Wherever the line with "environment to run" sits in the listing below, transcribe from it up to and including the line with "inspiration 😊", exactly, and leave the remaining lines out.

---

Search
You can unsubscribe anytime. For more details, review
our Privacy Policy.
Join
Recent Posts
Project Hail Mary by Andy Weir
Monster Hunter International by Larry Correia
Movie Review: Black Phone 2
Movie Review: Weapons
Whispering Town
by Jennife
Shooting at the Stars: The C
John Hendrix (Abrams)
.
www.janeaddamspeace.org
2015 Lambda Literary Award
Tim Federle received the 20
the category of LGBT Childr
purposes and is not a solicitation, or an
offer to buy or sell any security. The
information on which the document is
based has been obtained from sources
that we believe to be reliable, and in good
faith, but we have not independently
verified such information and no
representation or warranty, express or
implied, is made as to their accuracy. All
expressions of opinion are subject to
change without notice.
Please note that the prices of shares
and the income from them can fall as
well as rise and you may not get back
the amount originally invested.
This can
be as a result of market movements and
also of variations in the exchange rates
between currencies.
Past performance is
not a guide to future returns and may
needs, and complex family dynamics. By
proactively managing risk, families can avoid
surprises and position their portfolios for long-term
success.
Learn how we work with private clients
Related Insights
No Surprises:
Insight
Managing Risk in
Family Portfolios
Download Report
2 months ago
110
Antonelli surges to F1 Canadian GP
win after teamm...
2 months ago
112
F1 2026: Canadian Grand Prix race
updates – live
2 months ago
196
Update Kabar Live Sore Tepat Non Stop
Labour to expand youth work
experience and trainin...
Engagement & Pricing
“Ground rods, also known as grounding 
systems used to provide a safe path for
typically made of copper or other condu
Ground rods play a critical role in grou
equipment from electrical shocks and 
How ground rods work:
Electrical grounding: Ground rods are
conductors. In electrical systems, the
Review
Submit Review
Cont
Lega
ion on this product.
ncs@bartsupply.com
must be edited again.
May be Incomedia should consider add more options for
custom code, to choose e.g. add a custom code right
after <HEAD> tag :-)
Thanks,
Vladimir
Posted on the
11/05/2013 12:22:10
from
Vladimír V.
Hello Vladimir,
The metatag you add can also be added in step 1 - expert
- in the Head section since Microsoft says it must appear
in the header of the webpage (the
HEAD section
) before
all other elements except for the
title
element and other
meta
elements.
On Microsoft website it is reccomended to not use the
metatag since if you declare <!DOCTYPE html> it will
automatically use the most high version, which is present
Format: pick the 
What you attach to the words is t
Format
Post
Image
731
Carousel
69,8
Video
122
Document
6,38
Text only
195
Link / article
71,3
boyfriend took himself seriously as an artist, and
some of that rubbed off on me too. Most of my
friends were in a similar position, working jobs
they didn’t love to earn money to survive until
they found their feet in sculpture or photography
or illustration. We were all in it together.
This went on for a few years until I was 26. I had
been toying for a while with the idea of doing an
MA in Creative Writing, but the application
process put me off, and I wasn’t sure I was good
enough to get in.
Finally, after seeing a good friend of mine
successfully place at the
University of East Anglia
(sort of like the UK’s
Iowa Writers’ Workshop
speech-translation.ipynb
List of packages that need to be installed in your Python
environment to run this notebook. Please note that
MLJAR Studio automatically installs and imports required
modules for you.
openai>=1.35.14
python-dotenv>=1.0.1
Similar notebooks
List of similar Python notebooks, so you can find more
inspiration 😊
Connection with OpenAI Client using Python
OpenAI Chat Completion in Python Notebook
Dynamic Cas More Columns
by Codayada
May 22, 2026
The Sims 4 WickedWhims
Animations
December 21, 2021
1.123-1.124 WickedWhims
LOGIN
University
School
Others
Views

---

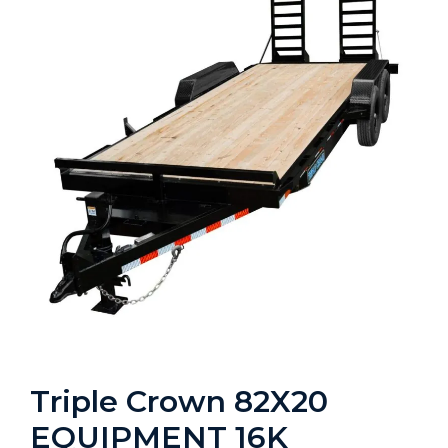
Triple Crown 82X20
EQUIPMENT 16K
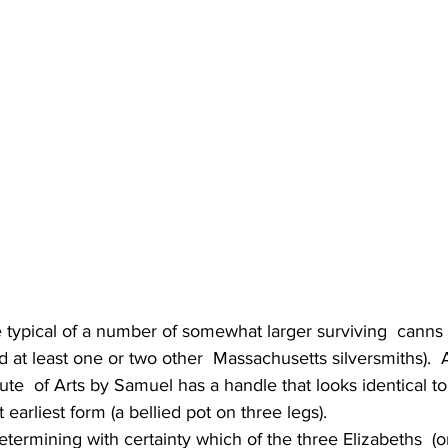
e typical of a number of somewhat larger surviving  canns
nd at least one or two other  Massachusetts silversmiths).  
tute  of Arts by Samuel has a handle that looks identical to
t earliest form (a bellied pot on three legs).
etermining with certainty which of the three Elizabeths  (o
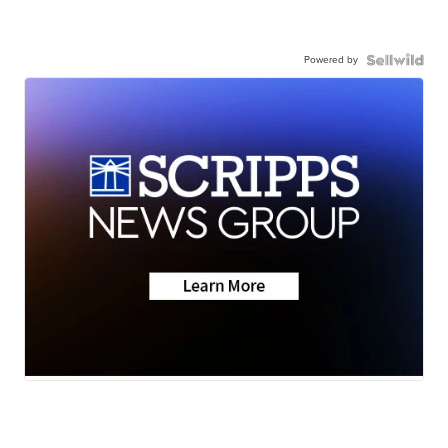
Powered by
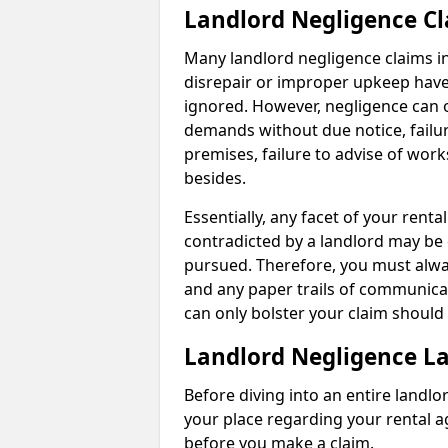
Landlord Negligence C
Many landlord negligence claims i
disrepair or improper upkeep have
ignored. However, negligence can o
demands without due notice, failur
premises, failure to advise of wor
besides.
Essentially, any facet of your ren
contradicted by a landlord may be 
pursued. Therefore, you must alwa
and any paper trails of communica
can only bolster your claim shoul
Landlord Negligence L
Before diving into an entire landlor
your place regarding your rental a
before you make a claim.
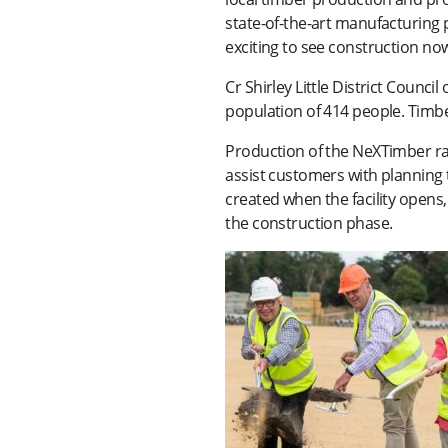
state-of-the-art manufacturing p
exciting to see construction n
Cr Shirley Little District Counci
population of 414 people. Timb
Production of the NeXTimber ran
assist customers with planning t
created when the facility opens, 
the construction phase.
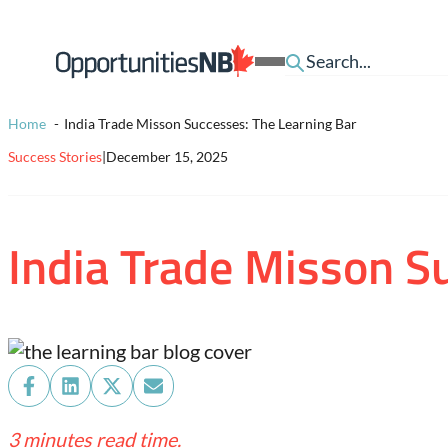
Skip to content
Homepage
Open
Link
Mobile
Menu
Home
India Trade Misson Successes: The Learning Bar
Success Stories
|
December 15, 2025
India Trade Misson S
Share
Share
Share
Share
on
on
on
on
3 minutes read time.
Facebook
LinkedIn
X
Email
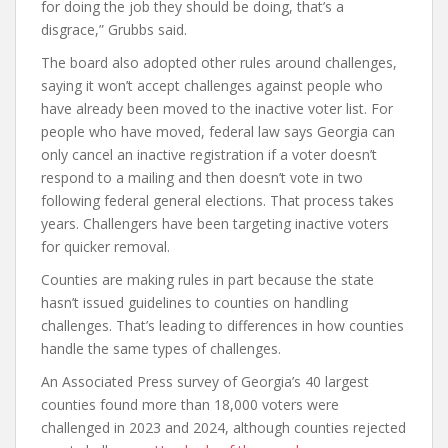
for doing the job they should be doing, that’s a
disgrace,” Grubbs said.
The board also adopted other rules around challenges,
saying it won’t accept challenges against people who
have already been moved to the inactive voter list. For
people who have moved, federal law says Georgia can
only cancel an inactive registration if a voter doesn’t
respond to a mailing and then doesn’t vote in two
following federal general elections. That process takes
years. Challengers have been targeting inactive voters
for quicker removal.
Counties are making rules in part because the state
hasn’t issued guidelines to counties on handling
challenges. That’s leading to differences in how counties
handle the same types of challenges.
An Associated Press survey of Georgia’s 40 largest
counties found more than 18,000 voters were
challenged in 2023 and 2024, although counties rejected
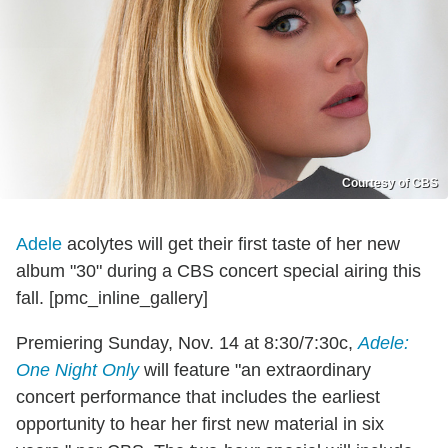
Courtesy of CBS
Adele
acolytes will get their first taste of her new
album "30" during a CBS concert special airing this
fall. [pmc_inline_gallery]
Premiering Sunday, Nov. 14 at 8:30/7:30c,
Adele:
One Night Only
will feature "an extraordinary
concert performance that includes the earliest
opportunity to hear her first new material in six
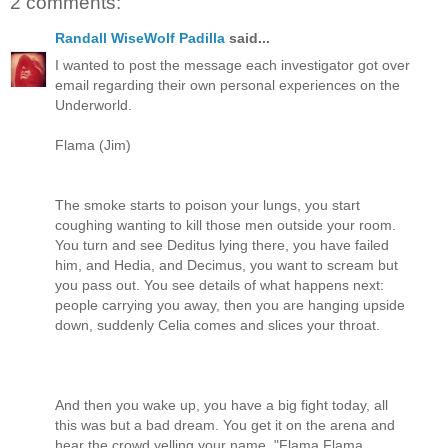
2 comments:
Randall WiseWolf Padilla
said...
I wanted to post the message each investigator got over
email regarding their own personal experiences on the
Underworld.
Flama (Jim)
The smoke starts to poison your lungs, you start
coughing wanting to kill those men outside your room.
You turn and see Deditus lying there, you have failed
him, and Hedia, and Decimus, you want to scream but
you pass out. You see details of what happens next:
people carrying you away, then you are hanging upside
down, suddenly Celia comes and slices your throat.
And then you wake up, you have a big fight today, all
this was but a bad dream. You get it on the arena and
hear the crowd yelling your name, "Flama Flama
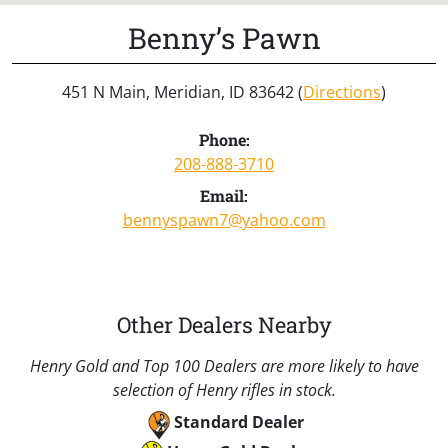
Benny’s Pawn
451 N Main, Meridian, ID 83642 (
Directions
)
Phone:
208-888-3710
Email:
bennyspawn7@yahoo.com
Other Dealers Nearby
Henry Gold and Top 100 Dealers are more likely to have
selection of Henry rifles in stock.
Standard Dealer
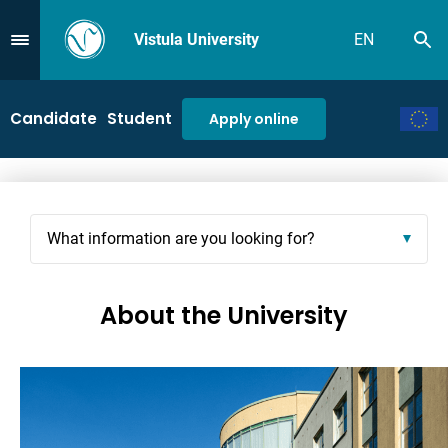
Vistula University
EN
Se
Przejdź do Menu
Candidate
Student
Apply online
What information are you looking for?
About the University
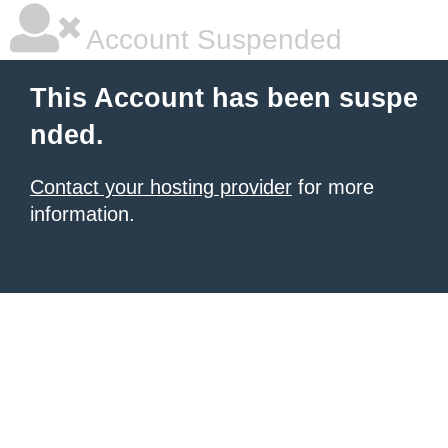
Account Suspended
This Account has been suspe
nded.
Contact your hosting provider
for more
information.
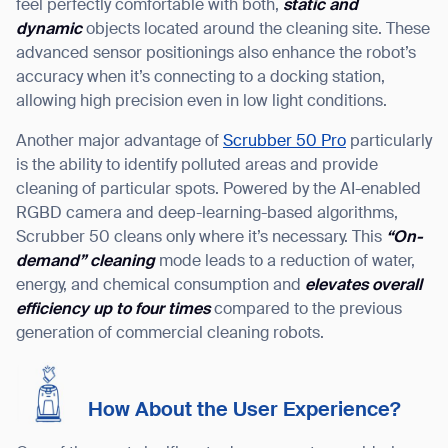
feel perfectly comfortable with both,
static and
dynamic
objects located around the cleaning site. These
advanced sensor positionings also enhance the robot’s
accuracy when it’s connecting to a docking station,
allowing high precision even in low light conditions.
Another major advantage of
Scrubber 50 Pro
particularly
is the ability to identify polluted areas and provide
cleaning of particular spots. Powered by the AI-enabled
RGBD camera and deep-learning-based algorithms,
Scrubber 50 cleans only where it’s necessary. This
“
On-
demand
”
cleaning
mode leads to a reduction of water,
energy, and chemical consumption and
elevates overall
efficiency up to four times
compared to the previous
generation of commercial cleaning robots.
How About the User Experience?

---

### [EXPECTED OUTPUT]
environment to run this notebook. Please note that
MLJAR Studio automatically installs and imports required
modules for you.
openai>=1.35.14
python-dotenv>=1.0.1
Similar notebooks
List of similar Python notebooks, so you can find more
inspiration 😊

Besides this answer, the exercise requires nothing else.